Having grown up in Singapore, Ichiban Boshi to me was always associated with sushi, bentos, donburi, and other family-friendly Japanese fare, but not exactly ramen. Fast forward 10 years, and a meeting with University friends reveal that Ichiban Boshi in Sydney, to my initial confusion, is all about the Ramen.
Ramen is a food nerd’s wet dream. There are so many elements to it – broth, egg, meat, noodle, toppings – that it can go gloriously right, or disastrously wrong. And with ramen joints popping up in what seems like once every other week in Sydney, any restaurant offering up this unique mix of springy egg noodles, viscous broth, fatty meat and all the comfort of a mother’s embrace on a cold winter’s morning had better be on top of their noodle soup game, or risk getting edged out in the competition.
So I was particularly intrigued when I was invited to sample the menu at Ichiban Boshi at The Galleries Victoria – do the crazy peak hour queues signal another hardhitter in the Sydney ramen scene, overlooked because it is situated in the bright white lights of a popular shopping centre?
But first, the entrées.

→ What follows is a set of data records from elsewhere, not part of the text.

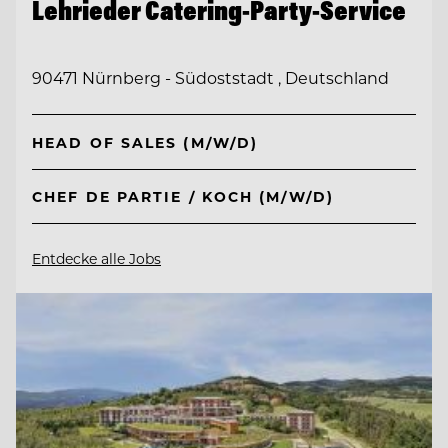
Lehrieder Catering-Party-Service
90471 Nürnberg - Südoststadt , Deutschland
HEAD OF SALES (M/W/D)
CHEF DE PARTIE / KOCH (M/W/D)
Entdecke alle Jobs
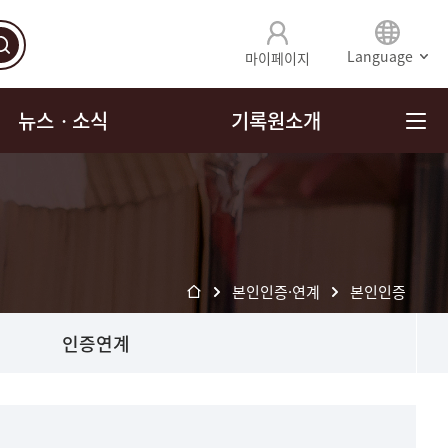
Language
마이페이지
뉴스ㆍ소식
기록원소개
본인인증·연계
본인인증
인증연계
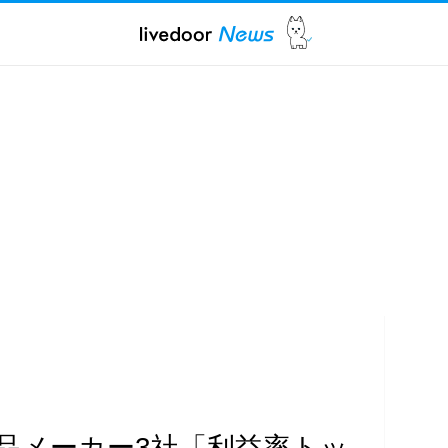
品メーカー3社「利益率トッ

Okonomiyaki, $8, is one of my favourite Japanese street snacks – I guess I identify with the Japanese students for whom this savoury cabbage-and-seafood pancake is an exam time staple. Sometimes served with on a sizzling hotplate, this small compact pancake is almost always smothered with a sweet, tangy Japanese barbecue sauce, lashings of Japanese Mayo and handfuls of dried bonito flakes, pickled ginger, and green scallions.

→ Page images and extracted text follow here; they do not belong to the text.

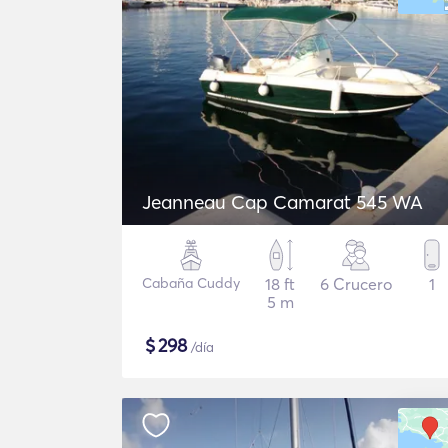
Jeanneau Cap Camarat 545 WA
Cabaña Cuddy
18 ft
6 Crucero
1
5 m
$
298
/día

The okonomiyaki here is certainly small and sauce-smothered, and also topped with an extra thin egg omelette. It’s firm and thick, though it’s hard to judge flavour or textures otherwise because my tastebuds were so entertained by rivers of sauce. It could be a clever ploy to hide an otherwise average pancake, or maybe they’re just really generous with the sauce.
And I do like sauce.
And then there’s the much more interesting Tempura Salmon Roll, $9.50.

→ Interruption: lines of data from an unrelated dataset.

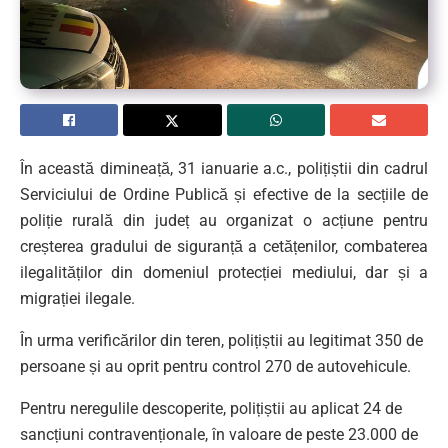
În această dimineață, 31 ianuarie a.c., polițiștii din cadrul
Serviciului de Ordine Publică și efective de la secțiile de
poliție rurală din județ au organizat o acțiune pentru
creșterea gradului de siguranță a cetățenilor, combaterea
ilegalităților din domeniul protecției mediului, dar și a
migrației ilegale.
În urma verificărilor din teren, polițiștii au legitimat 350 de
persoane și au oprit pentru control 270 de autovehicule.
Pentru neregulile descoperite, polițiștii au aplicat 24 de
sancțiuni contravenționale, în valoare de peste 23.000 de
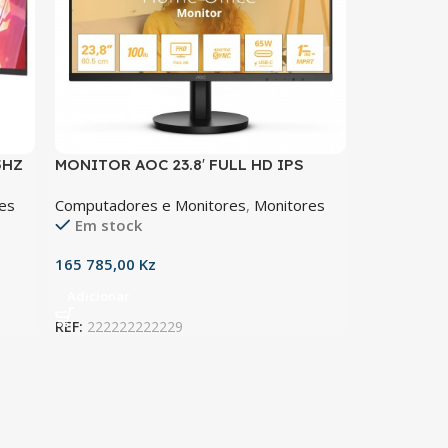
5HZ
MONITOR AOC 23.8′ FULL HD IPS
100HZ 1MS HDMI
es
Computadores e Monitores
,
Monitores
Em stock
165 785,00
Kz
Adicionar
REF:
222222222229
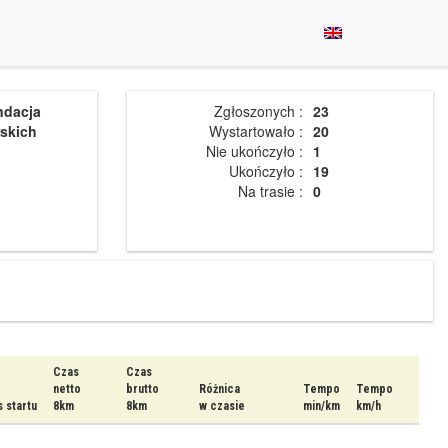
ndacja
Zgłoszonych :
23
skich
Wystartowało :
20
Nie ukończyło :
1
Ukończyło :
19
Na trasie :
0
Czas
Czas
netto
brutto
Różnica
Tempo
Tempo
 startu
8km
8km
w czasie
min/km
km/h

A thick salmon and cucumber roll is covered in tempura batter and deep fried, before being doused in chilli Mayo and topped with scallions.
I was quite curious if the rice would insulate the salmon enough to create the elusive hot/cold mix and leave the salmon raw, but it was, if lightly, cooked through. The tempura provided a pleasant crunch, and the chilli mayo, provided richness and kick. Not bad for an experience.
I must say that I wish I could be hooked up to that Mayo via an IV. Or any Mayo. MAYOOOO.
On the ramen front, we got the very imaginatively titled Very Hot Ramen, $11.90, and the Tan Tan Tsukemen, $13
The Very Hot Ramen was hot in the way a vacant, plastic-surgeried swimsuit model sort of way. There’s a lot of flash in the crimson red colour of the soup, but no actual heat or substance lying within. The noodles were too thick for the soup (or the soup too thin for the noodles?) and every mouthful for me was tepid and on the bland side.
The Tan Tan Tsukemen was heaps better, with a savoury pork mince gravy in a small bowl for you to dip your noodles into. The boiled, marinated egg was nice and tender, and although it was a touch overcooked for my taste (I like molten flowing egg yolks) it still was worth the extra order. I have a thing for cold noodles in summer, and this was a great choice for the sweltering heat outside.
Unfortunately, I can’t count Ichiban Boshi amongst the heavyweight ramen hitters in Sydney, but they do provide a little something for everyone, and varied menu options in the middle of the city. Makes me wonder what it would have been like if their menu hadn’t been changed.